"Papa tadi hanya memastikan sesuatu. Ternyata, peta yang berada di kertas ini, benar-benar mirip dengan peta di salah satu hiasan milik keluarga Pradhika, Bang."
Mendengar ucapan papanya baru saja, membuat Eric tersentak. Ia bangkit dan kini duduk bersimpuh di depan kaki papanya.
"Benarkah seperti itu, Pa?" Binaran di mata Siji, terlihat begitu kentara. "Lalu, di mana letak hiasan itu sekarang, Pa?" tanya Siji kembali. Begitu antusias.
Tuan Yudha menampilkan senyum misterius. Ia seperti sengaja mengulur waktu, membuat anak sulungnya itu semakin penasaran.
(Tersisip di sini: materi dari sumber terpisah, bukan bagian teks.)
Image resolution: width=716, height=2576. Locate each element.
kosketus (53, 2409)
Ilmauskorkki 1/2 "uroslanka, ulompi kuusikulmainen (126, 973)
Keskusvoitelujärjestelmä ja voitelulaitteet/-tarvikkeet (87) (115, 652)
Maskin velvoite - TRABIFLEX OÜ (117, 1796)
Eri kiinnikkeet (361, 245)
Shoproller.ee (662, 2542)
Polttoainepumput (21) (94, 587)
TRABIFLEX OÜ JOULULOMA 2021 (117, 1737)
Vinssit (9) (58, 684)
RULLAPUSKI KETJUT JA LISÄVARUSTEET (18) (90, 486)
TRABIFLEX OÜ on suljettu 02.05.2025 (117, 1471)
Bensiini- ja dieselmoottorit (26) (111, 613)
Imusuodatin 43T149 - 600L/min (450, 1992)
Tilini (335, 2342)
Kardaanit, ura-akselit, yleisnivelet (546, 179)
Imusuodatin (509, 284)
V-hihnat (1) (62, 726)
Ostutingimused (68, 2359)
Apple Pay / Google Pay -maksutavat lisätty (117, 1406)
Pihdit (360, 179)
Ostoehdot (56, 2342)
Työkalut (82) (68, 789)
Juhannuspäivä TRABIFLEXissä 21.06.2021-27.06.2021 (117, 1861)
Tuan Yudha saat ini malah bersandar di sandaran sofa, sambil meletakkan kedua kakinya di pundak Siji. Benar-benar niat sekali dia mengerjai anaknya itu.
"Apa ini maksudnya, Pa? Papa masih tega menyuruhku untuk memijit lagi, eum? Kalau pingsan lagi, bagaimana? Lalu, mati kedinginan karena pingsan di lantai seperti racauan papa tadi. Apa papa mau bertanggungjawab, eum?"
Siji mencoba beralasan agar tidak disuruh-suruh oleh papanya itu lagi. Siji masih belum mendapatkan seluruh tenaganya kembali.
"Bukan memijit, Abang! Papa hanya ingin tahu, malam itu kalian pergi ke mana saja sampai luka parah seperti waktu itu?"
"Ah, hanya itu. Lalu, apa maksudnya kaki papa yang berada di pundak Abang ini, coba?" Siji dengan susah payah menurunkan kaki kekar Tuan Yudha dari pundaknya.
"Memangnya pantas seorang orang tua panutan yang melakukan hal itu pada anaknya, eum?"
"Tidak perlu mengalihkan topik pembicaraan, Bang! Jawab saja apa susahnya sih?" Tuan Yudha menyela.
Siji selalu saja banyak alasan jika ditanya tentang kejadian hari itu. Apa memang semenyeramkan itu? Yang bahkan Siji sendiri pun ingin melupakannya? batin Tuan Yudha.
Namun, Tuan Yudha tidak akan bisa tidur tenang jika belum mendapatkan jawaban atas keingintahuannya. Sekecil apa pun itu.
Jika Tuan Yudha sudah memutuskan ingin mengetahui, maka ia akan berusaha keras mengungkap kenyataan itu. Meski harus membuat anaknya merasa tertekan sekali pun. Dengan mengetahui cerita sebenarnya, mungkin Tuan Yudha bisa mencegah agar kejadian itu tidak terulang suatu hari nanti, batinnya.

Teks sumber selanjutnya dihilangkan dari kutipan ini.